» **TASK BRIEF**
Determine how many lines in the records include "Benutzer". Write the number and nothing more.

» **RECORD SET**
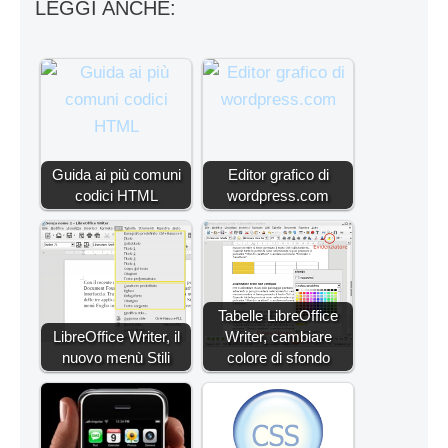
LEGGI ANCHE:
Guida ai più comuni
Editor grafico di
codici HTML
wordpress.com
Tabelle LibreOffice
LibreOffice Writer, il
Writer, cambiare
nuovo menù Stili
colore di sfondo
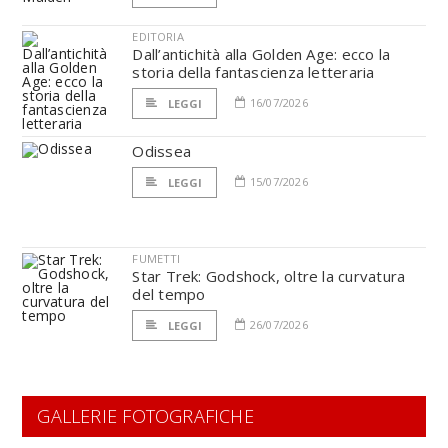
EDITORIA
Dall’antichità alla Golden Age: ecco la
storia della fantascienza letteraria
16/07/2026
LEGGI
Odissea
15/07/2026
LEGGI
FUMETTI
Star Trek: Godshock, oltre la curvatura
del tempo
26/07/2026
LEGGI
GALLERIE FOTOGRAFICHE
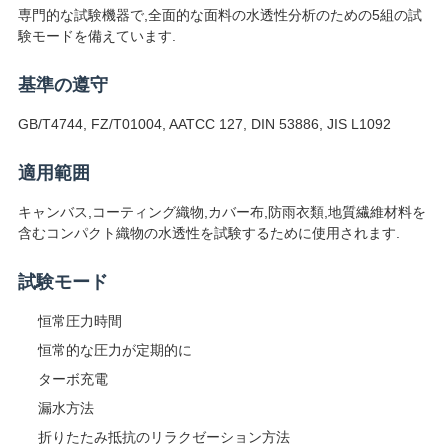
絡
専門的な試験機器で,全面的な面料の水透性分析のための5組の試
験モードを備えています.
し
基準の遵守
な
GB/T4744, FZ/T01004, AATCC 127, DIN 53886, JIS L1092
さ
適用範囲
い
キャンバス,コーティング織物,カバー布,防雨衣類,地質繊維材料を
含むコンパクト織物の水透性を試験するために使用されます.
ニ
試験モード
ュ
恒常圧力時間
ー
恒常的な圧力が定期的に
ス
ターボ充電
漏水方法
引
折りたたみ抵抗のリラクゼーション方法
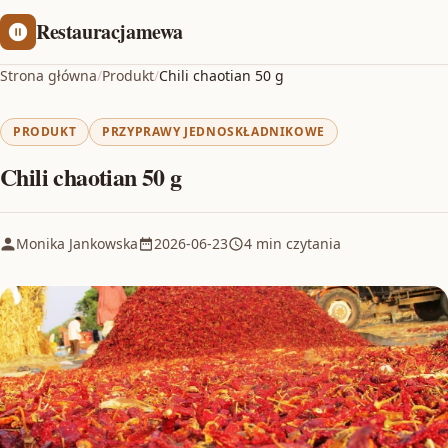
Restauracjamewa
Strona główna
/
Produkt
/
Chili chaotian 50 g
PRODUKT
PRZYPRAWY JEDNOSKŁADNIKOWE
Chili chaotian 50 g
Monika Jankowska
2026-06-23
4 min czytania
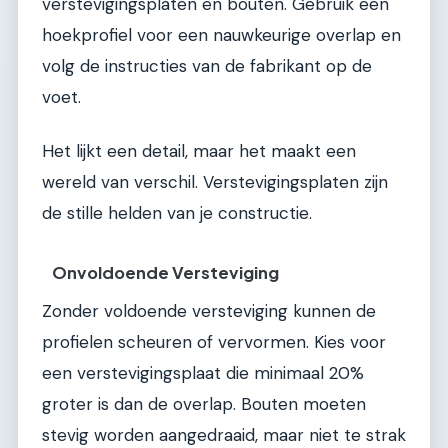
verstevigingsplaten en bouten. Gebruik een
hoekprofiel voor een nauwkeurige overlap en
volg de instructies van de fabrikant op de
voet.
Het lijkt een detail, maar het maakt een
wereld van verschil. Verstevigingsplaten zijn
de stille helden van je constructie.
Onvoldoende Versteviging
Zonder voldoende versteviging kunnen de
profielen scheuren of vervormen. Kies voor
een verstevigingsplaat die minimaal 20%
groter is dan de overlap. Bouten moeten
stevig worden aangedraaid, maar niet te strak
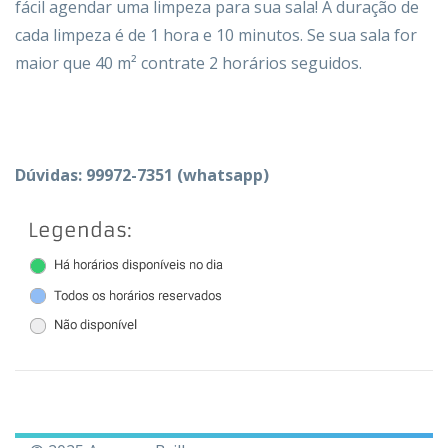
fácil agendar uma limpeza para
sua sala! A duração de
cada limpeza é de 1 hora e 10 minutos. Se sua sala for
maior que 40
m²
contrate 2 horários seguidos.
Dúvidas: 99972-7351 (whatsapp)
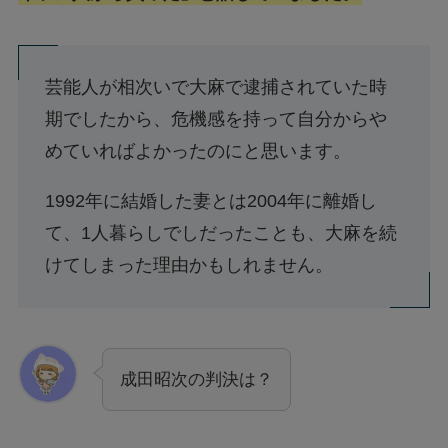
芸能人が相次いで大麻で逮捕されていた時
期でしたから、危機感を持って自分からや
めていればよかったのにと思います。
1992年に結婚した妻とは2004年に離婚し
て、1人暮らしでしだったことも、大麻を続
けてしまった理由かもしれません。
成田昭次の判決は？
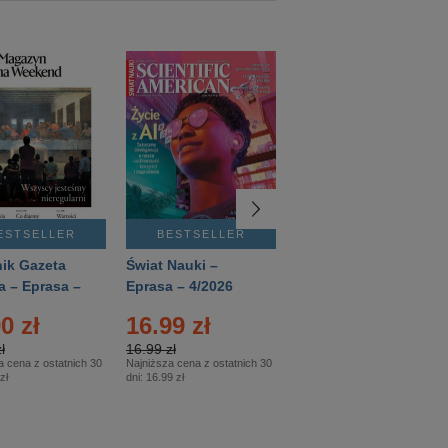
ESTSELLER
BESTSELLER
BESTSELLER
ik Gazeta
Świat Nauki –
Mówią Wieki –
a – Eprasa –
Eprasa – 4/2026
Eprasa – 3/2026
26
0 zł
16.99 zł
12.50 zł
ł
16.99 zł
12.50 zł
a cena z ostatnich 30
Najniższa cena z ostatnich 30
Najniższa cena z ostatnich 30
zł
dni:
16.99 zł
dni:
12.50 zł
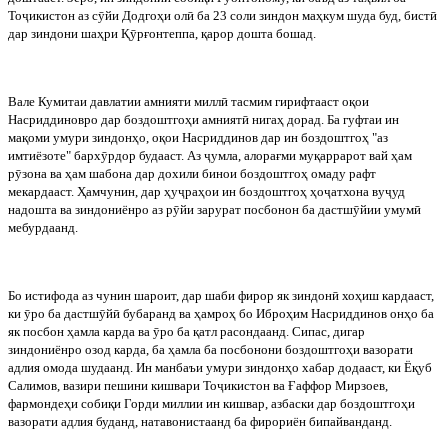
То
ҷ
икистон аз с
ӯ
йи Додгоҳи ол
ӣ
ба 23 соли зиндон маҳкум шуда буд, бист
ӣ
дар зиндони шаҳри Қ
ӯ
рғонтеппа, қарор дошта бошад.
Вале Кумитаи давлатии амнияти милл
ӣ
тасмим гирифтааст оқои
Насриддиновро дар боздоштгоҳи амният
ӣ
нигаҳ дорад. Ба гуфтаи ин
мақоми умури зиндонҳо, оқои Насриддинов дар ин боздоштгоҳ "аз
имтиёзоте" барх
ӯ
рдор будааст. Аз
ҷ
умла, алорағми муқаррарот вай ҳам
р
ӯ
зона ва ҳам шабона дар дохили бинои боздоштгоҳ омаду рафт
мекардааст. Ҳамчунин, дар ҳу
ҷ
раҳои ин боздоштгоҳ ҳо
ҷ
атхона ву
ҷ
уд
надошта ва зиндониёнро аз р
ӯ
йи зарурат посбонон ба дастш
ӯ
йии умум
ӣ
мебурдаанд.
Бо истифода аз чунин шароит, дар шаби фирор як зиндон
ӣ
хоҳиш кардааст,
ки
ӯ
ро ба дастш
ӯ
й
ӣ
бубаранд ва ҳамроҳ бо Иброҳим Насриддинов онҳо ба
як посбон ҳамла карда ва
ӯ
ро ба қатл расондаанд. Сипас, дигар
зиндониёнро озод карда, ба ҳамла ба посбонони боздоштгоҳи вазорати
адлия омода шудаанд. Ин манбаъи умури зиндонҳо хабар додааст, ки Ёқуб
Салимов, вазири пешини кишвари То
ҷ
икистон ва Ғаффор Мирзоев,
фармондеҳи собиқи Горди миллии ин кишвар, азбаски дар боздоштгоҳи
вазорати адлия буданд, натавонистаанд ба фирориён бипайванданд.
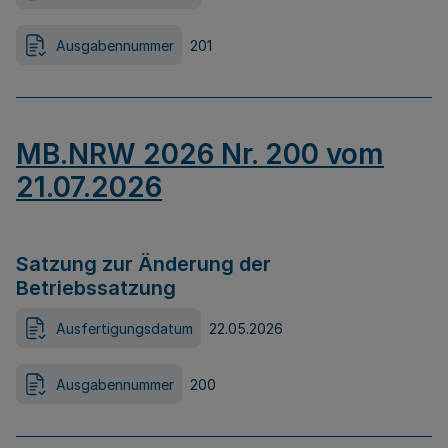
Ausgabennummer
201
MB.NRW 2026 Nr. 200 vom
21.07.2026
Satzung zur Änderung der
Betriebssatzung
Ausfertigungsdatum
22.05.2026
Ausgabennummer
200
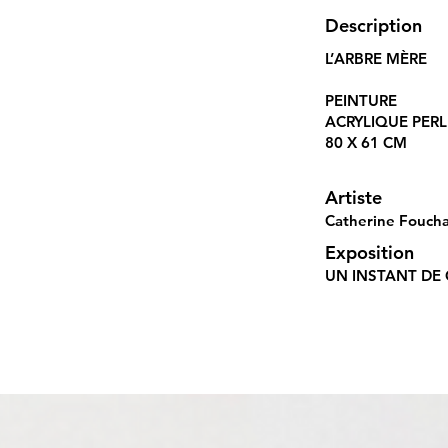
Description
L’ARBRE MÈRE
PEINTURE
ACRYLIQUE PERLE
80 X 61 CM
Artiste
Catherine Fouch
Exposition
UN INSTANT DE 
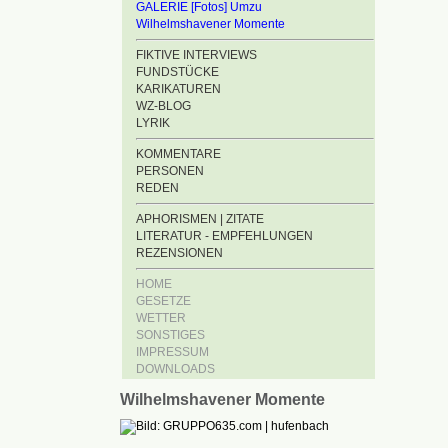
GALERIE [Fotos] Umzu
Wilhelmshavener Momente
FIKTIVE INTERVIEWS
FUNDSTÜCKE
KARIKATUREN
WZ-BLOG
LYRIK
KOMMENTARE
PERSONEN
REDEN
APHORISMEN | ZITATE
LITERATUR - EMPFEHLUNGEN
REZENSIONEN
HOME
GESETZE
WETTER
SONSTIGES
IMPRESSUM
DOWNLOADS
Wilhelmshavener Momente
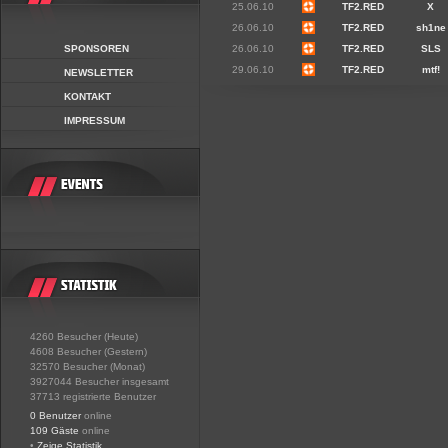
25.06.10
TF2.RED
X
26.06.10
TF2.RED
sh1ne
SPONSOREN
26.06.10
TF2.RED
SLS
29.06.10
TF2.RED
mtf!
NEWSLETTER
KONTAKT
IMPRESSUM
4260 Besucher (Heute)
4608 Besucher (Gestern)
32570 Besucher (Monat)
3927044 Besucher insgesamt
37713 registrierte Benutzer
0 Benutzer
online
109 Gäste
online
•
Zeige Statistik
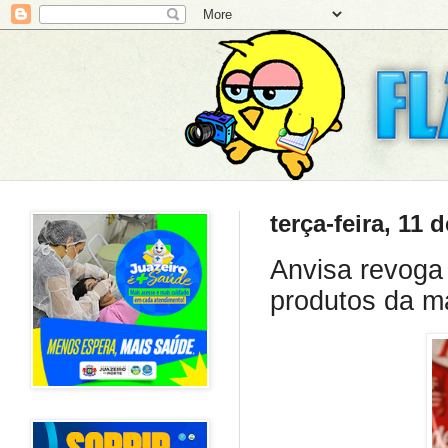
terça-feira, 11 
Anvisa revoga 
produtos da m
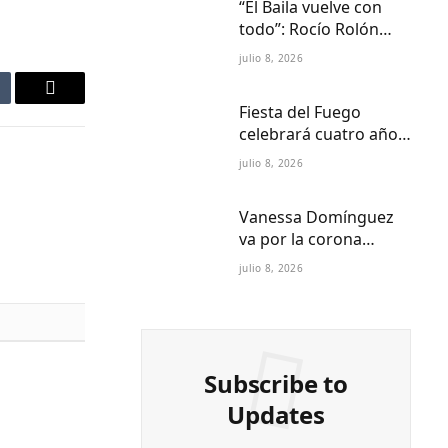
“El Baila vuelve con
todo”: Rocío Rolón
adelanta detalles del
julio 8, 2026
regreso más esperado
de la televisión
mblr
Email
Fiesta del Fuego
paraguaya
celebrará cuatro años
de Folklore Fusión en
julio 8, 2026
Asunción en el Centro
Cultural del Puerto
Vanessa Domínguez
va por la corona
internacional:
julio 8, 2026
Paraguay ya tiene
reina Petite 2027
Subscribe to
Updates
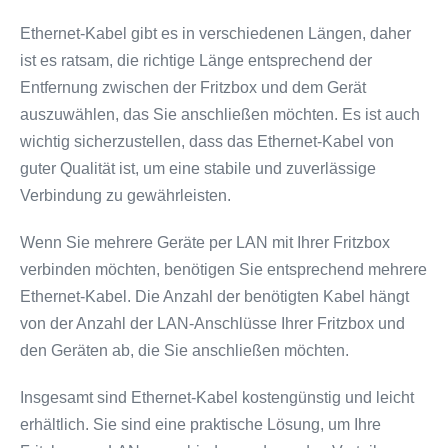
Ethernet-Kabel gibt es in verschiedenen Längen, daher
ist es ratsam, die richtige Länge entsprechend der
Entfernung zwischen der Fritzbox und dem Gerät
auszuwählen, das Sie anschließen möchten. Es ist auch
wichtig sicherzustellen, dass das Ethernet-Kabel von
guter Qualität ist, um eine stabile und zuverlässige
Verbindung zu gewährleisten.
Wenn Sie mehrere Geräte per LAN mit Ihrer Fritzbox
verbinden möchten, benötigen Sie entsprechend mehrere
Ethernet-Kabel. Die Anzahl der benötigten Kabel hängt
von der Anzahl der LAN-Anschlüsse Ihrer Fritzbox und
den Geräten ab, die Sie anschließen möchten.
Insgesamt sind Ethernet-Kabel kostengünstig und leicht
erhältlich. Sie sind eine praktische Lösung, um Ihre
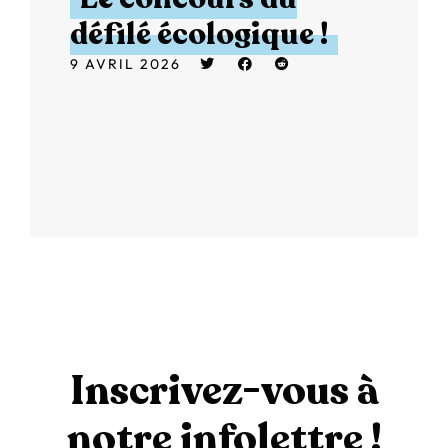
défilé écologique !
9 AVRIL 2026
Inscrivez-vous à
notre infolettre !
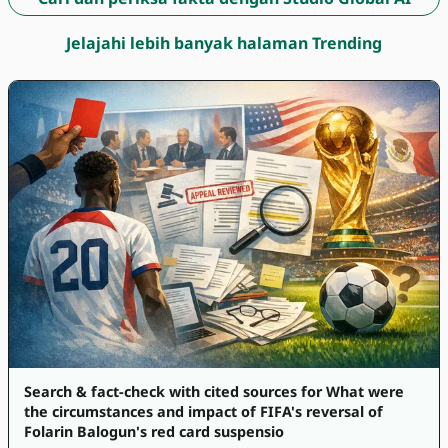
Jelajahi lebih banyak halaman Trending
Search & fact-check with cited sources for What were
the circumstances and impact of FIFA's reversal of
Folarin Balogun's red card suspensio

» **SOLUTION BELOW**
2